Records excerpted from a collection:
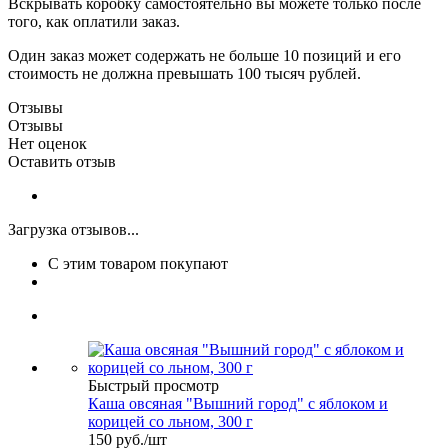
Вскрывать коробку самостоятельно вы можете только после
того, как оплатили заказ.
Один заказ может содержать не больше 10 позиций и его
стоимость не должна превышать 100 тысяч рублей.
Отзывы
Отзывы
Нет оценок
Оставить отзыв
Загрузка отзывов...
С этим товаром покупают
Быстрый просмотр
Каша овсяная "Вышний город" с яблоком и
корицей со льном, 300 г
150
руб.
/шт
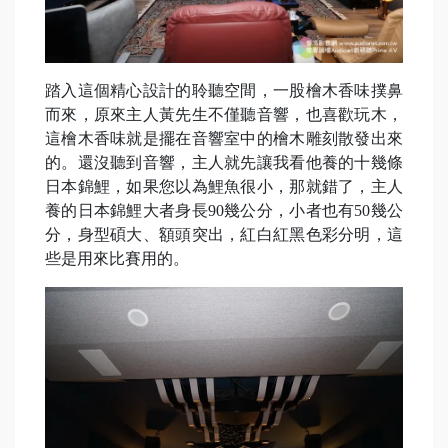
踏入這個精心設計的聆聽空間，一股檜木香味撲鼻
而來，原來主人黃先生不僅聽音響，也喜歡玩木，
這檜木香味就是擺在音響室中的檜木雕刻散發出來
的。還沒聽到音響，主人就先讓我看他養的十幾條
日本錦鯉，如果您以為鯉魚很小，那就錯了，主人
養的日本錦鯉大者身長90幾公分，小者也有50幾公
分，身型碩大、額頭突出，紅白紅黑色彩分明，這
些是用來比賽用的。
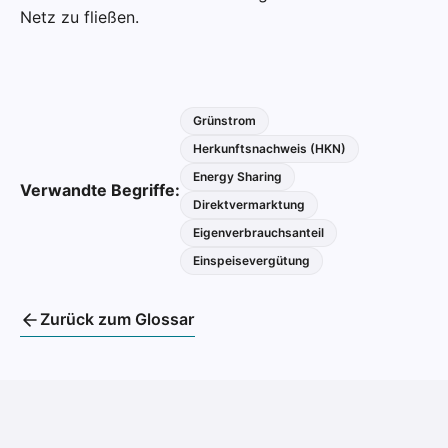
Netz zu fließen.
Grünstrom
Herkunftsnachweis (HKN)
Energy Sharing
Verwandte Begriffe:
Direktvermarktung
Eigenverbrauchsanteil
Einspeisevergütung
Zurück zum Glossar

[PROBLEM TO SOLVE]: Return every line above verbatim, pictures excluded.

[WRITTEN REPLY]:
Вскрывать коробку самостоятельно вы можете только после
того, как оплатили заказ.
Один заказ может содержать не больше 10 позиций и его
стоимость не должна превышать 100 тысяч рублей.
Отзывы
Отзывы
Нет оценок
Оставить отзыв
Загрузка отзывов...
С этим товаром покупают
Быстрый просмотр
Каша овсяная "Вышний город" с яблоком и
корицей со льном, 300 г
150
руб.
/шт
踏入這個精心設計的聆聽空間，一股檜木香味撲鼻
而來，原來主人黃先生不僅聽音響，也喜歡玩木，
這檜木香味就是擺在音響室中的檜木雕刻散發出來
的。還沒聽到音響，主人就先讓我看他養的十幾條
日本錦鯉，如果您以為鯉魚很小，那就錯了，主人
養的日本錦鯉大者身長90幾公分，小者也有50幾公
分，身型碩大、額頭突出，紅白紅黑色彩分明，這
些是用來比賽用的。
Netz zu fließen.
Grünstrom
Herkunftsnachweis (HKN)
Energy Sharing
Verwandte Begriffe:
Direktvermarktung
Eigenverbrauchsanteil
Einspeisevergütung
Zurück zum Glossar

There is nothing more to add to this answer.